「ホンネがわかる妻ことば超訳辞典」高草木陽光氏
「ホンネがわかる妻ことば超訳辞典」高草木陽光著
「普通に答えただけなのに、怒られる」「何をしてもダメ出しされる」「いつも機嫌が悪い」などと、妻に対してモヤモヤや不満を持っている「夫」が、実は多いという。小さなすれ違いも、回を重ねれば離婚など大問題に発展しかねないのは自明の理。どうすれば妻を怒らせず、穏やかな日々が過ごせるのか。
「15年前から“夫婦問題カウンセラー”として活動し、約1万人のカウンセリングをしてきました。意外にも、相談者の約半数は男性。年齢はさまざまですが、皆さん、『妻が分からない』とお悩みなんですね。それは、妻の言葉の裏側に隠されている本音に気づいていらっしゃらないからだと思います。

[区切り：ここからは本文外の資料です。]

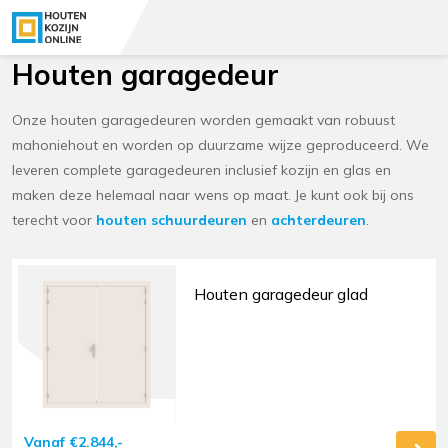
Houten garagedeur
Onze houten garagedeuren worden gemaakt van robuust
mahoniehout en worden op duurzame wijze geproduceerd. We
leveren complete garagedeuren inclusief kozijn en glas en
maken deze helemaal naar wens op maat. Je kunt ook bij ons
terecht voor
houten schuurdeuren
en
achterdeuren
.
Houten garagedeur glad
Vanaf
€
2.844,-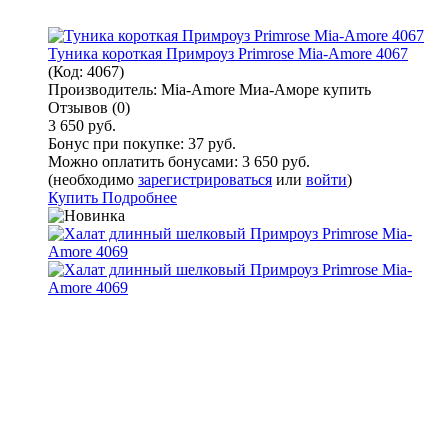
Туника короткая Примроуз Primrose Mia-Amore 4067
(Код:
4067
)
Производитель:
Mia-Amore Миа-Аморе купить
Отзывов (0)
3 650 руб.
Бонус при покупке:
37 руб.
Можно оплатить бонусами:
3 650 руб.
(необходимо
зарегистрироваться
или
войти
)
Купить
Подробнее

夫に理不尽なトバッチリがくることなく幸せな家庭生活を送る方法は、突き詰めると至ってシンプル。夫が『妻ことば』を額面通りに受け取らず、真意に目を向けることです」
本書は、見開き完結の形で、各ページに妻が口にする104の言葉が挙げられ、「超訳」ことその言葉の真意、その際に夫が口にしがちな返答、全体の解説、そして夫の「こじらせない返答例」を紹介している。掲載の「妻ことば」は、世の夫の誰もに、身に覚えがあるはずの言葉ばかりだ。
「例えば、『なんか頭が痛い。風邪ひいたかも』と妻が言う。それは体調の報告をしたいのではなく、いたわりや優しい言葉がほしいときの言葉なんですよ。なのに、夫はそれに気づかず、反射的に『病院行ってきたら?』と答えちゃう。あるいは『オレも』と自分の体調不良をかぶせてアピール。最悪は、『オレのメシは?』。自分中心の返答に、妻が怒るのは無理ありません。こじらせない返答は『大丈夫? 食欲は? 食べられそうなら何か作るよ』『あとは僕がやるから、今日は早く休んで』です」
「夕飯なに食べたい?」と聞かれ、「なんでもいいよ」もNG返答。献立を考えるのが苦痛なとき、また「家族が食べたいものを作ってあげたい」という思いやりから発せられる言葉だから、「今日は僕が何か作ろうか、それとも外に食べに行く?」「(妻の名前)の料理はなんでもおいしいけど、今日はサッパリ系の気分」が模範返答だという。
「妻から質問や詰問をされ、返事できないでいると『すぐそうやって黙る』と怒られませんか? 妻は夫の言葉を10秒も待てないのです。そんなときは、『今すぐには考えがまとまらないから、なんて言ったらいいのか分からないんだ。少し考える時間をちょうだい』と正直な気持ちを言葉にして伝えてください」
夫婦の会話に大切なのは「君の言うこと、分かる」という共感力と、「いつもありがとう」という感謝の気持ち。さらに相手を「褒める」「ねぎらう」ことの習慣化だと著者。全部の事例を暗記したくなるが、それは無理。
本書の末尾に「共感を示したり会話を円滑にしたりする言葉」として、「“そ”れだけ覚えとけ8選」が載っている。「そうそう。そうだね。そうしようー。それいいね」など「そ」から始まる8つの言葉だ。
「まずはこれをマスターして“慣らし運転”してみてください。家の中の雰囲気が激変しますよ」
(青春出版社 1980円)
▽高草木陽光(たかくさぎ・はるみ)夫婦問題カウンセラー。「HaRuカウンセリングオフィス」代表。NHK「あさイチ」など、テレビやラジオの番組に出演も多い。著書に「なぜ夫は何もしないのか なぜ妻は理由もなく怒るのか」など。